Scan and Pan
Monday, September 03, 2007
This descendant of Death Wish is quite an effective thriller thanks to solid direction and a good performance from its star.
Nick Hume (Kevin Bacon) is a successful businessman who seemingly has it all, including a loving wife (Kelly Preston), a hockey star son (Stuart Lafferty), and a younger son (Jordan Garrett). Returning home from a hockey game one night, Nick and his eldest son stop for gas at a convenience store in a bad part of town. Their timing couldn't be worse, as a gang of men suddenly rob the store and kill Nick's son while he watches helplessly. When Nick learns that the killer Joe Darley (Matt O'Leary) will only get a short prison sentence, he recants his testimony so Joe will be released, allowing him to take personal revenge on his son's killer. The only problem is, the Joe's brother Billy (Garrett Hedlund) is the leader of the gang, and now he wants revenge on his brother's killer. Nick finds himself in a war of attrition that has tragic consequences.

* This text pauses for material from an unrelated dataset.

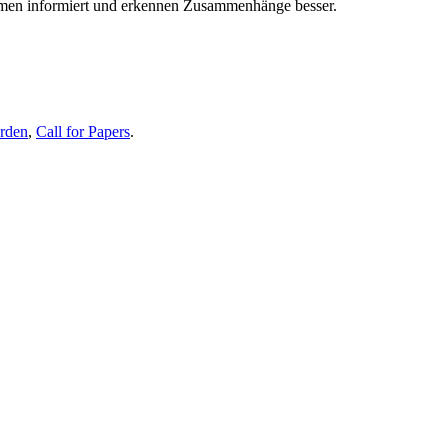
themen informiert und erkennen Zusammenhänge besser.
erden
,
Call for Papers
.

Director James Wan (Saw, Dead Silence) delivers a polished and relentless revenge thriller with good action choreography. As familiar as the premise may be, it still makes for surprisingly gripping viewing. It's made with conviction and there's nothing extraneous to slow it down. Loosely based on a novel by Brian Garfield that was a sequel to Death Wish, the screenplay by Ian Mackenzie Jeffers reworks the characters and plot to make it a separate entity. Wan and Jeffers are aware of all the usual tropes of the genre and use them to maximum effect here. Yes, those tropes strain credulity at times, but done right they can still work, as they do here. It's a brutal film, but it also has a necessary sense of irony about the evolution of the protagonist from family man to grim avenger that's so often missing from similar films. The final scene between Nick and Billy brings that full circle.
Cinematographer John R. Leonetti (The Mask, Dead Silence) gives the film an appropriately dark and gritty look, while production designer Julie Berghoff (Saw, Dead Silence) visually balances safe suburbia and a scary urban environment. The score by Charlie Clouser (Saw, television's Numb3rs) adds to the film's tension.
Bacon plays the role of Nick with conviction, and his performance adds some emotional heft to the story. He makes you feel both his character's desperation and his internal conflicts as he begins his mission of vengeance. Aisha Tyler has a strong turn as a police detective who suspects that Nick has turned vigilante. John Goodman manages to be both menacing and funny while he chews the scenery as a local crime boss. Preston, Lafferty, and Garrett are believable as Nick's family. The antagonists are the usual one dimensional thugs common to the genre, but Hedlund is convincing as Billy and the other actors are adequate.
Death Sentence is a B-movie in the very best sense of the word. It may be exploitation fodder, but it also delivers thrills and entertainment value. It's probably not everyone's cup of tea, but if it's yours, it's definitely worth seeing.